* Work task *
Transcribe the line that contains "Andrée-Anne Pelletier" and every line after it to the end of the records, exactly and nothing else. Skip the pictures.
═══ Information given
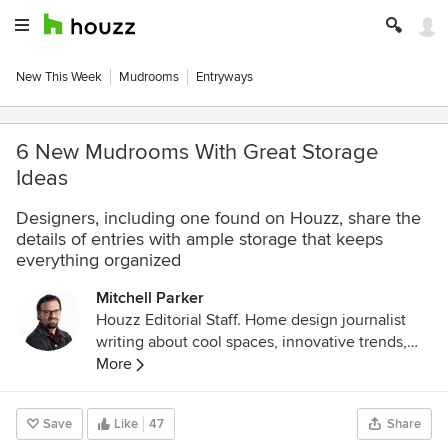
New This Week
Mudrooms
Entryways
6 New Mudrooms With Great Storage
Ideas
Designers, including one found on Houzz, share the
details of entries with ample storage that keeps
everything organized
Mitchell Parker
Houzz Editorial Staff. Home design journalist
writing about cool spaces, innovative trends,
breaking news, industry analysis and humor.
More
Save
Like
47
Share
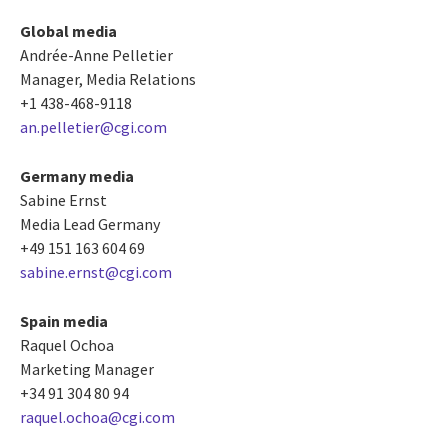
Global media
Andrée-Anne Pelletier
Manager, Media Relations
+1 438-468-9118
an.pelletier@cgi.com
Germany media
Sabine Ernst
Media Lead Germany
+49 151 163 604 69
sabine.ernst@cgi.com
Spain media
Raquel Ochoa
Marketing Manager
+34 91 304 80 94
raquel.ochoa@cgi.com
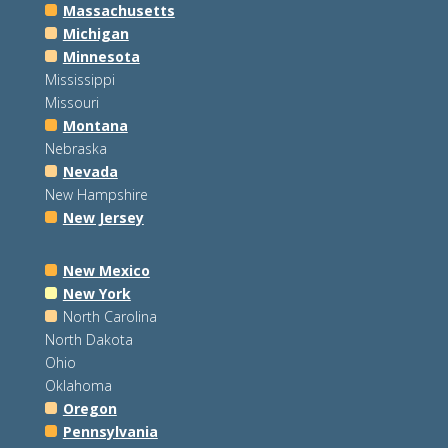
Massachusetts
Michigan
Minnesota
Mississippi
Missouri
Montana
Nebraska
Nevada
New Hampshire
New Jersey
New Mexico
New York
North Carolina
North Dakota
Ohio
Oklahoma
Oregon
Pennsylvania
══════
* Solution to the exercise *
Andrée-Anne Pelletier
Manager, Media Relations
+1 438-468-9118
an.pelletier@cgi.com
Germany media
Sabine Ernst
Media Lead Germany
+49 151 163 604 69
sabine.ernst@cgi.com
Spain media
Raquel Ochoa
Marketing Manager
+34 91 304 80 94
raquel.ochoa@cgi.com
Massachusetts
Michigan
Minnesota
Mississippi
Missouri
Montana
Nebraska
Nevada
New Hampshire
New Jersey
New Mexico
New York
North Carolina
North Dakota
Ohio
Oklahoma
Oregon
Pennsylvania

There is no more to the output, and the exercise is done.